That needy, panicky, desperate feeling you have around your partner isn’t a sign of being madly in love, you know. According to Buddhist nun Robina Courtin, it’s an indicator that you’re too attached to your other half, and that your thinking might need straightening out a little. Here she explains how to do just that…
First of all, we assume that love and attachment are the same thing. But the Buddhist way of understanding our emotions is that attachment is the neurotic, dissatisfied part of us that yearns for someone out there, believing that when we get him or her, we’ll be happy.
Love, on the other hand, is referring to an altruistic part of our being – a connection with others, wish that they be happy, and a delight in their well-being.
We can feel both attachment and love, of course,and it’s hard to see the difference. They’re like milk and water mixed together. If there’s any joy in our relationship, it’s because of love. If there’s anger and hurt and jealousy and the rest, it’s the result of attachment.
At the most fundamental level, attachment is that feeling of neediness deep inside us. It’s the belief that somehow I am not enough, I don’t have enough, and no matter what I do or what I get, it’s never enough. Then, of course, because we’re so convinced it’s true, we hanker after someone out there, and when we find the one who triggers our good feelings, we attach ourselves to getting them, convinced they’re the one who will fulfill our needs and make us truly happy and content.
This attachment is the source of all our other unhappy emotions. Because it’s desperate to get what it wants, the minute it doesn’t – the moment he or she doesn’t ring, or comes home late, or looks at someone else – panic arises and immediately turns to anger and then jealousy or low-self esteem.

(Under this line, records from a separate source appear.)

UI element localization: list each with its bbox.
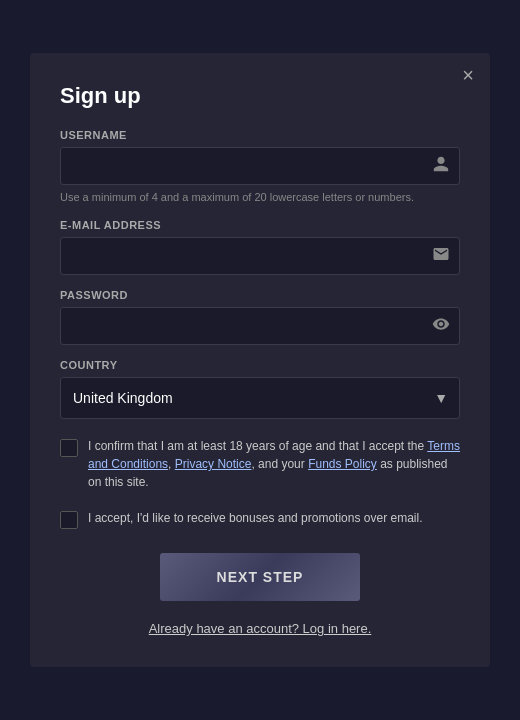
- password-input[interactable]: [60, 307, 460, 345]
- login-link[interactable]: Already have an account? Log in here.: [149, 621, 372, 636]
- email-input[interactable]: [60, 237, 460, 275]
- username-label: USERNAME: [60, 129, 460, 141]
- next-step-button[interactable]: NEXT STEP: [160, 553, 360, 601]
- country-label: COUNTRY: [60, 359, 460, 371]
- terms-label: I confirm that I am at least 18 years of…: [88, 437, 460, 491]
- funds-policy-link[interactable]: Funds Policy: [308, 457, 377, 471]
- login-link-container: Already have an account? Log in here.: [60, 619, 460, 637]
- promotions-checkbox-row: I accept, I'd like to receive bonuses an…: [60, 509, 460, 529]
- username-hint: Use a minimum of 4 and a maximum of 20 l…: [60, 190, 460, 205]
- email-field-wrapper: [60, 237, 460, 275]
- promotions-label: I accept, I'd like to receive bonuses an…: [88, 509, 422, 527]
- terms-checkbox-row: I confirm that I am at least 18 years of…: [60, 437, 460, 491]
- signup-modal: × Sign up USERNAME Use a minimum of 4 an…: [30, 53, 490, 667]
- close-button[interactable]: ×: [462, 65, 474, 85]
- promotions-checkbox[interactable]: [60, 511, 78, 529]
- password-label: PASSWORD: [60, 289, 460, 301]
- username-input[interactable]: [60, 147, 460, 185]
- password-field-wrapper: [60, 307, 460, 345]
- country-select-wrapper: United Kingdom United States Canada Aust…: [60, 377, 460, 419]
- privacy-link[interactable]: Privacy Notice: [175, 457, 252, 471]
- terms-link[interactable]: Terms and Conditions: [88, 439, 460, 471]
- eye-icon[interactable]: [432, 315, 450, 337]
- email-label: E-MAIL ADDRESS: [60, 219, 460, 231]
- country-select[interactable]: United Kingdom United States Canada Aust…: [60, 377, 460, 419]
- username-field-wrapper: [60, 147, 460, 185]
- modal-title: Sign up: [60, 83, 460, 109]
- terms-checkbox[interactable]: [60, 439, 78, 457]
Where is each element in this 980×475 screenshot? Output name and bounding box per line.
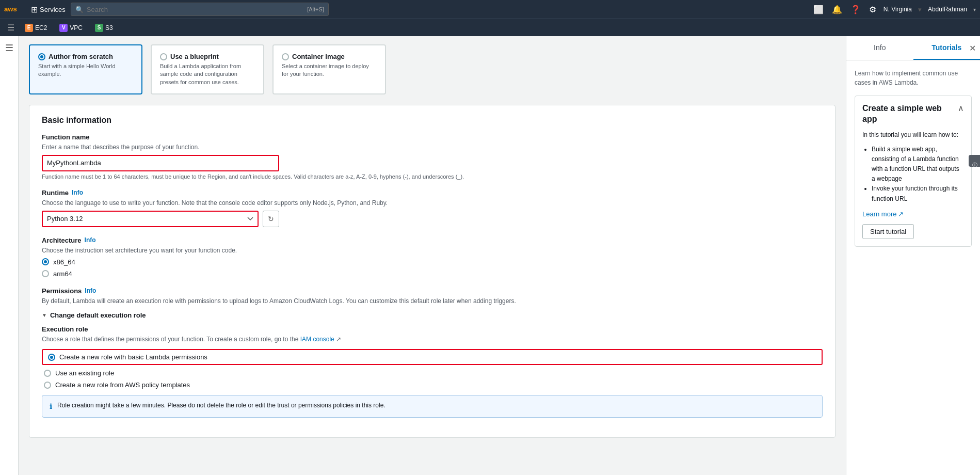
permissions-label: Permissions bbox=[42, 287, 82, 295]
aws-logo[interactable]: aws bbox=[4, 3, 23, 16]
start-tutorial-button[interactable]: Start tutorial bbox=[862, 224, 914, 239]
architecture-desc: Choose the instruction set architecture … bbox=[42, 246, 823, 255]
execution-role-desc: Choose a role that defines the permissio… bbox=[42, 335, 823, 344]
radio-use-existing bbox=[44, 370, 51, 377]
main-layout: ☰ Author from scratch Start with a simpl… bbox=[0, 36, 980, 475]
basic-info-section: Basic information Function name Enter a … bbox=[29, 105, 836, 438]
radio-container bbox=[282, 53, 289, 60]
notifications-icon[interactable]: 🔔 bbox=[831, 4, 843, 15]
runtime-select[interactable]: Python 3.12 bbox=[42, 211, 259, 227]
hamburger-button[interactable]: ☰ bbox=[3, 40, 15, 56]
external-link-icon: ↗ bbox=[898, 210, 904, 218]
right-panel: Info Tutorials ✕ Learn how to implement … bbox=[846, 36, 980, 475]
radio-create-basic bbox=[48, 354, 55, 361]
panel-intro-text: Learn how to implement common use cases … bbox=[855, 69, 972, 87]
tutorial-card-header: Create a simple web app ∧ bbox=[862, 103, 964, 125]
runtime-row: Python 3.12 ↻ bbox=[42, 211, 279, 227]
architecture-options: x86_64 arm64 bbox=[42, 258, 823, 278]
role-create-from-templates-label: Create a new role from AWS policy templa… bbox=[55, 381, 190, 389]
user-dropdown-icon: ▾ bbox=[973, 7, 976, 12]
service-tabs-bar: ☰ E EC2 V VPC S S3 bbox=[0, 19, 980, 36]
runtime-label: Runtime bbox=[42, 189, 69, 197]
runtime-desc: Choose the language to use to write your… bbox=[42, 199, 823, 208]
execution-role-label: Execution role bbox=[42, 325, 823, 333]
learn-more-label: Learn more bbox=[862, 210, 896, 218]
tutorial-bullet-0: Build a simple web app, consisting of a … bbox=[872, 145, 964, 184]
edge-info-icon: ⓘ bbox=[971, 158, 978, 164]
creation-option-container[interactable]: Container image Select a container image… bbox=[272, 44, 386, 94]
nav-right-section: ⬜ 🔔 ❓ ⚙ N. Virginia ▾ AbdulRahman ▾ bbox=[812, 4, 976, 15]
tutorial-learn-more-link[interactable]: Learn more ↗ bbox=[862, 210, 904, 218]
services-label: Services bbox=[40, 6, 66, 13]
basic-info-title: Basic information bbox=[42, 116, 823, 125]
architecture-x86-label: x86_64 bbox=[53, 258, 75, 266]
architecture-group: Architecture Info Choose the instruction… bbox=[42, 236, 823, 278]
role-create-basic-label: Create a new role with basic Lambda perm… bbox=[59, 353, 207, 361]
tutorial-bullet-1: Invoke your function through its functio… bbox=[872, 184, 964, 203]
sidebar-toggle-top[interactable]: ☰ bbox=[6, 22, 15, 34]
grid-icon: ⊞ bbox=[31, 5, 38, 14]
architecture-option-x86[interactable]: x86_64 bbox=[42, 258, 823, 266]
help-icon[interactable]: ❓ bbox=[849, 4, 862, 15]
execution-role-section: Execution role Choose a role that define… bbox=[42, 325, 823, 418]
region-selector[interactable]: N. Virginia bbox=[883, 6, 912, 13]
architecture-label: Architecture bbox=[42, 236, 82, 244]
permissions-group: Permissions Info By default, Lambda will… bbox=[42, 287, 823, 418]
vpc-label: VPC bbox=[70, 24, 83, 31]
role-info-text: Role creation might take a few minutes. … bbox=[57, 401, 385, 412]
architecture-info-link[interactable]: Info bbox=[85, 236, 96, 244]
permissions-info-link[interactable]: Info bbox=[85, 287, 96, 294]
change-default-role-toggle[interactable]: ▼ Change default execution role bbox=[42, 311, 823, 319]
radio-create-from-templates bbox=[44, 382, 51, 389]
radio-blueprint bbox=[160, 53, 167, 60]
search-icon: 🔍 bbox=[75, 6, 84, 13]
services-menu-button[interactable]: ⊞ Services bbox=[28, 3, 69, 17]
panel-close-button[interactable]: ✕ bbox=[969, 43, 976, 53]
role-options-list: Create a new role with basic Lambda perm… bbox=[42, 349, 823, 389]
tutorial-card: Create a simple web app ∧ In this tutori… bbox=[855, 96, 972, 247]
function-name-group: Function name Enter a name that describe… bbox=[42, 133, 823, 180]
role-creation-info-box: ℹ Role creation might take a few minutes… bbox=[42, 395, 823, 418]
search-bar: 🔍 [Alt+S] bbox=[71, 3, 329, 16]
runtime-info-link[interactable]: Info bbox=[72, 189, 83, 196]
permissions-desc: By default, Lambda will create an execut… bbox=[42, 297, 823, 306]
user-menu[interactable]: AbdulRahman bbox=[928, 6, 967, 13]
function-name-label: Function name bbox=[42, 133, 89, 141]
ec2-label: EC2 bbox=[35, 24, 47, 31]
creation-option-blueprint[interactable]: Use a blueprint Build a Lambda applicati… bbox=[151, 44, 264, 94]
creation-options-row: Author from scratch Start with a simple … bbox=[29, 44, 836, 94]
role-option-create-from-templates[interactable]: Create a new role from AWS policy templa… bbox=[42, 381, 823, 389]
runtime-refresh-button[interactable]: ↻ bbox=[263, 211, 279, 227]
collapse-arrow-icon: ▼ bbox=[42, 312, 47, 318]
function-name-prompt: Enter a name that describes the purpose … bbox=[42, 143, 823, 152]
radio-author-from-scratch bbox=[38, 53, 45, 60]
tutorial-desc: In this tutorial you will learn how to: bbox=[862, 130, 964, 139]
panel-tab-info[interactable]: Info bbox=[846, 36, 913, 60]
radio-x86 bbox=[42, 258, 49, 265]
panel-body: Learn how to implement common use cases … bbox=[846, 60, 980, 255]
role-option-create-basic[interactable]: Create a new role with basic Lambda perm… bbox=[42, 349, 823, 365]
ec2-icon: E bbox=[25, 24, 33, 32]
service-tab-ec2[interactable]: E EC2 bbox=[20, 22, 52, 34]
role-use-existing-label: Use an existing role bbox=[55, 369, 114, 377]
service-tab-vpc[interactable]: V VPC bbox=[54, 22, 88, 34]
panel-tabs: Info Tutorials ✕ bbox=[846, 36, 980, 60]
service-tab-s3[interactable]: S S3 bbox=[90, 22, 118, 34]
tutorial-collapse-button[interactable]: ∧ bbox=[958, 103, 964, 113]
function-name-hint: Function name must be 1 to 64 characters… bbox=[42, 173, 823, 180]
creation-option-author-from-scratch[interactable]: Author from scratch Start with a simple … bbox=[29, 44, 142, 94]
function-name-input[interactable] bbox=[42, 155, 279, 171]
right-edge-panel: ⓘ bbox=[969, 155, 980, 167]
search-input[interactable] bbox=[87, 6, 307, 13]
sidebar-toggle-panel: ☰ bbox=[0, 36, 19, 475]
tutorial-card-title: Create a simple web app bbox=[862, 103, 954, 125]
role-option-use-existing[interactable]: Use an existing role bbox=[42, 369, 823, 377]
tutorial-bullet-list: Build a simple web app, consisting of a … bbox=[862, 145, 964, 204]
architecture-option-arm64[interactable]: arm64 bbox=[42, 270, 823, 278]
iam-link-arrow: ↗ bbox=[336, 336, 341, 343]
iam-console-link[interactable]: IAM console bbox=[300, 336, 334, 343]
search-shortcut: [Alt+S] bbox=[307, 6, 324, 12]
cloud-shell-icon[interactable]: ⬜ bbox=[812, 4, 825, 15]
settings-icon[interactable]: ⚙ bbox=[868, 4, 877, 15]
radio-arm64 bbox=[42, 270, 49, 277]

Stage 1 Believing you can do it
The fact is attachment, anger, jealousy or any other painful emotion is not set in stone – they’re all just old habits. The first step is to be confident that by knowing your mind, you can learn to distinguish between the various emotions inside and gradually learn to change them. The first challenge involves truly believing you can accomplish this. And that alone is huge – without it, you’re stuck.
Stage 2 Look at your thoughts
Then you need to step back from all the endless chatter in your head. A really simple way to do this is to sit down for just a few minutes every morning and focus on something. The breath is a good start. With determination, you can decide to pay attention to the breath – the sensation at your nostrils as you breathe in and out. The moment your mind wanders, bring your focus back to the breath. The goal is not to make the thoughts go away; but to not get involved in them, and learn to let them come and go.
The long-term result of a technique like this is a super-focused mind, and that’ll take time. But the almost immediate benefit will be that, as you attempt to step back from the stories in your head, you will begin to be objective about them and slowly start to unravel, deconstruct and eventually change them.
About the author
Australian-born Tibetan Buddhist nun Robina Courtin travels the world teaching Buddhist psychology and philosophy and helping those in need. Robina’s life and work is the subject of Amiel Courtin- Wilson’s award-winning film Chasing Buddha.